TASK TO COMPLETE: Restate the records that follow word for word; no pictures should appear.

DATA EXCERPTS:
- - -
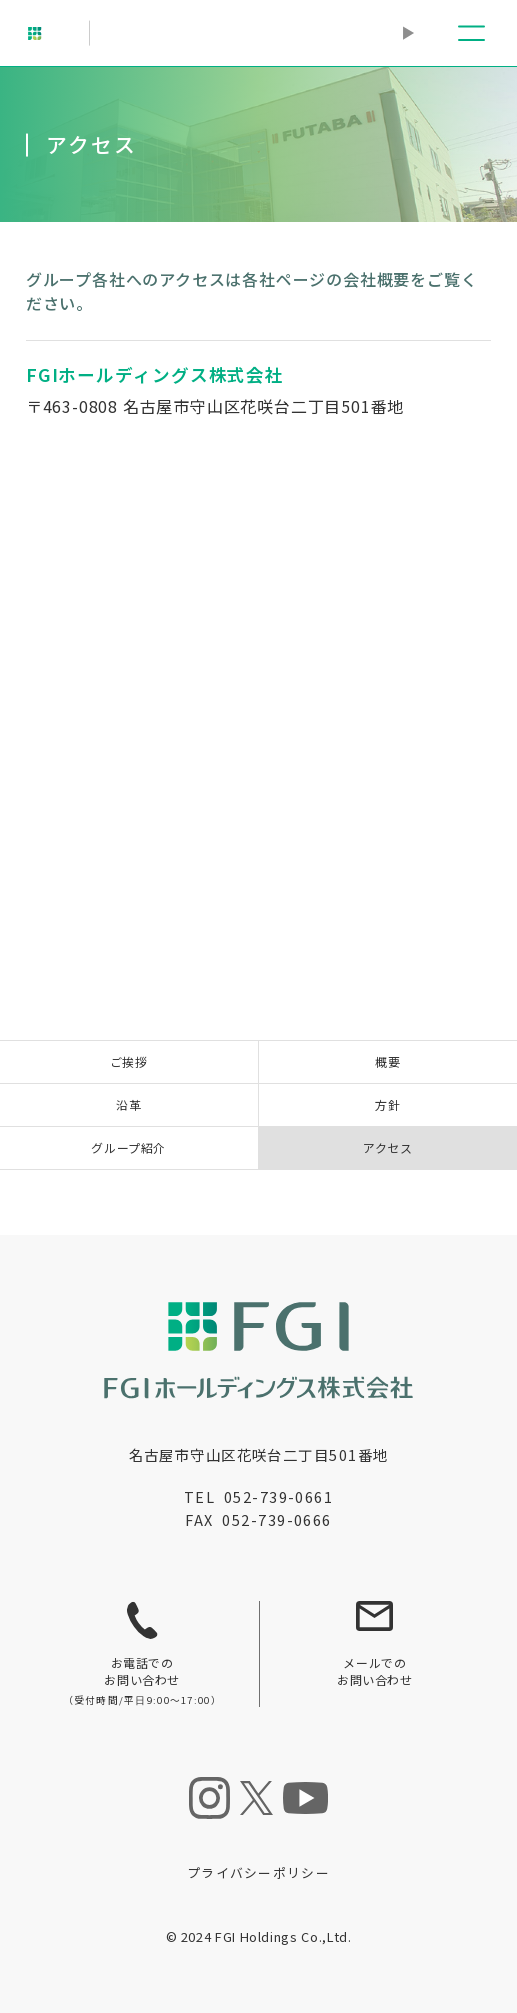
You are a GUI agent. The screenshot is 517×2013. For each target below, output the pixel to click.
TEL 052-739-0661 (258, 1496)
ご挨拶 (129, 1061)
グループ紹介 (128, 1147)
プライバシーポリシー (258, 1872)
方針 (387, 1104)
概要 (387, 1061)
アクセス (387, 1147)
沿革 (128, 1104)
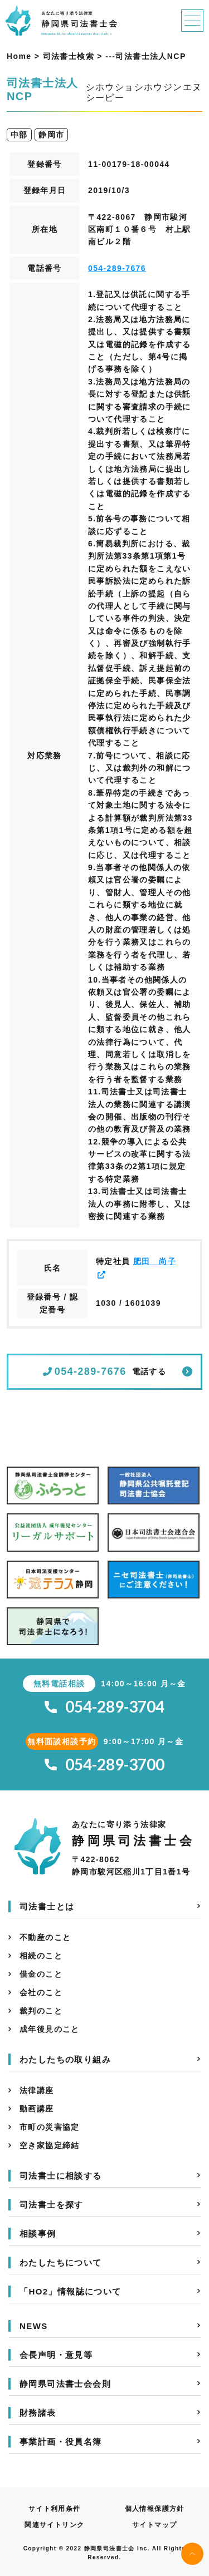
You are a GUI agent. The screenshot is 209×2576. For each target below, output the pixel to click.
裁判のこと (41, 2010)
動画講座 (37, 2108)
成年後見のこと (50, 2029)
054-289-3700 (104, 1764)
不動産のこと (45, 1937)
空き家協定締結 (50, 2145)
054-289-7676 (117, 268)
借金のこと (41, 1974)
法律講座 (37, 2090)
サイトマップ (154, 2525)
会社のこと (41, 1992)
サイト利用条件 (54, 2509)
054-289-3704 (104, 1706)
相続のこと (41, 1955)
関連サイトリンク (54, 2525)
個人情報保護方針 (154, 2509)
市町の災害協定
- - -
SOLUTION:
You are a GUI agent. The screenshot is 517×2013. For each target below, output the pixel to click.
TEL 052-739-0661 (258, 1496)
ご挨拶 (129, 1061)
グループ紹介 (128, 1147)
プライバシーポリシー (258, 1872)
方針 (387, 1104)
概要 (387, 1061)
アクセス (387, 1147)
沿革 (128, 1104)
You are a GUI agent. The screenshot is 209×2576. For each target below, output the pixel to click.
裁判のこと (41, 2010)
動画講座 (37, 2108)
成年後見のこと (50, 2029)
054-289-3700 (104, 1764)
不動産のこと (45, 1937)
空き家協定締結 (50, 2145)
054-289-7676 (117, 268)
借金のこと (41, 1974)
法律講座 (37, 2090)
サイトマップ (154, 2525)
会社のこと (41, 1992)
サイト利用条件 (54, 2509)
054-289-3704 (104, 1706)
相続のこと (41, 1955)
関連サイトリンク (54, 2525)
個人情報保護方針 (154, 2509)
市町の災害協定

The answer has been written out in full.